Al-Hussein et sa fille de 12 ans doivent aller quotidiennement chercher de l’eau dans le réservoir principal du camp, qui se trouve à plus de 500 mètres de leur tente. Ils ont besoin d’environ 200 litres d’eau pour leur famille de cinq personnes, mais la demande en eau a considérablement augmenté avec le besoin d’une plus grande hygiène pendant la pandémie et ils doivent désormais trouver 100 litres supplémentaires chaque jour.
Dans l’ensemble de la Syrie, les besoins en eau des ménages ont augmenté de 33 % pendant la pandémie, selon les données du Groupe de coordination de la réponse syrienne.
Gestion des urgences et des pandémies
En Afrique, de nombreuses filles dépendent de leurs écoles pour accéder à l’eau et les fermetures d’écoles ont eu un impact significatif sur leur hygiène, selon Murielle Elouga, chargée de programme au Partenariat mondial de l’eau en Afrique centrale.
« Le COVID-19 a, dans une certaine mesure, influencé négativement l’accès à l’eau des jeunes filles dont la seule possibilité était l’environnement scolaire d’avoir accès à l’eau pour leurs besoins personnels et domestiques », a déclaré Elouga.

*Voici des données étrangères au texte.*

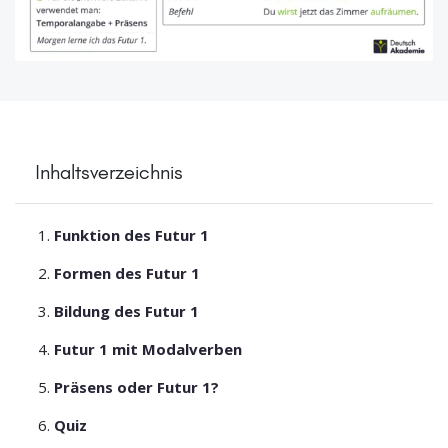
Inhaltsverzeichnis
Funktion des Futur 1
Formen des Futur 1
Bildung des Futur 1
Futur 1 mit Modalverben
Präsens oder Futur 1?
Quiz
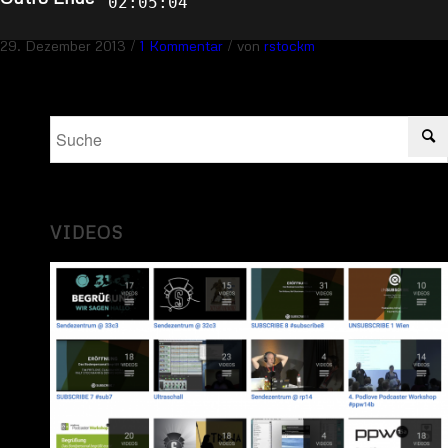
02:05:04
/
/
29. Dezember 2013
1 Kommentar
von
rstockm
VIDEOS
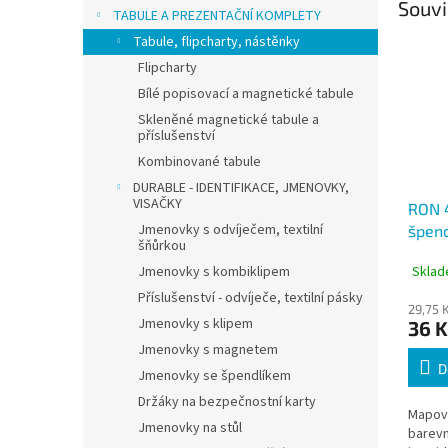
Souvi
TABULE A PREZENTAČNÍ KOMPLETY
Tabule, flipcharty, nástěnky
Flipcharty
Bílé popisovací a magnetické tabule
Skleněné magnetické tabule a
příslušenství
Kombinované tabule
DURABLE - IDENTIFIKACE, JMENOVKY,
VISAČKY
RON 
Jmenovky s odvíječem, textilní
špend
šňůrkou
hlavi
Sklad
Jmenovky s kombiklipem
ks
Příslušenství - odvíječe, textilní pásky
29,75 
Jmenovky s klipem
36 K
Jmenovky s magnetem
D
Jmenovky se špendlíkem
Držáky na bezpečnostní karty
Mapové
Jmenovky na stůl
barevn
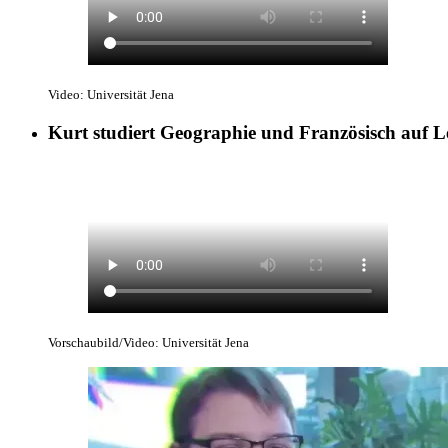
Video: Universität Jena
Kurt studiert Geographie und Französisch auf 
Vorschaubild/Video: Universität Jena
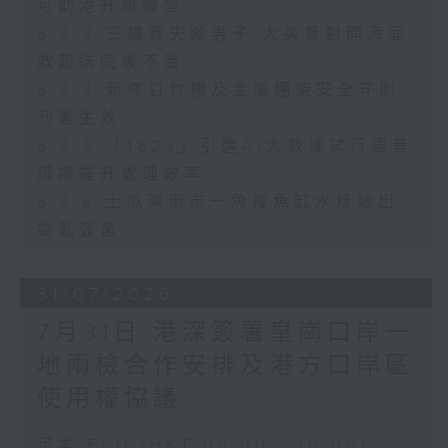
可助港升級轉型
8.3.3 三鐵賽失蹤男子 大美督對開海面
救起送院後不治
8.3.4 新修訂竹棚及金屬棚架安全守則
刊憲生效
8.3.5 「1823」引進AI大數據試行語音
辨識提升處理效率
8.3.6 土瓜灣街市一魚檔魚缸水樣驗出
霍亂弧菌
31/07/2026
7月31日 港深簽署皇崗口岸一
地兩檢合作安排及港方口岸區
使用權協議
足本 Full (HKT 08:00 - 10:00)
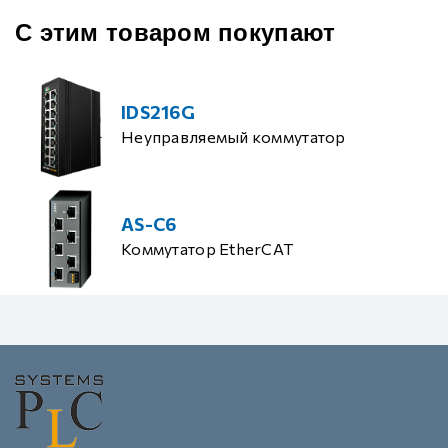
С этим товаром покупают
IDS216G
Неуправляемый коммутатор
AS-C6
Коммутатор EtherCAT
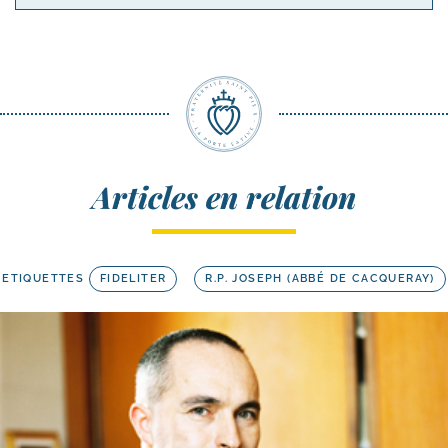
Articles en relation
ETIQUETTES
FIDELITER
R.P. JOSEPH (ABBÉ DE CACQUERAY)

Brenda Rodríguez Herrera, du Réseau Genre et Environnement du Mexique, affirme que la gestion de l’eau n’est souvent pas considérée sous l’angle des droits de l’homme, et encore moins sous l’angle de l’égalité des sexes. « Les femmes ne sont pas seulement celles qui transportent l’eau, mais devraient être, à part entière, celles qui prennent les décisions », a déclaré Rodriguez Herrera.
Le COVID-19 a montré que le genre doit être intégré dans les futures politiques et programmes d’urgence en matière d’eau et d’assainissement, a déclaré Desideria Benini, une chercheuse qui a travaillé sur l’enquête de WaterAid.
Benini a déclaré que l’intégration du genre dans les réponses à la pandémie et aux urgences « sauverait non seulement plus de vies quelles que soient les différences sociales, mais s’attaquerait également aux causes profondes de la vulnérabilité des personnes, en garantissant un accès équitable, universel et durable à WASH ».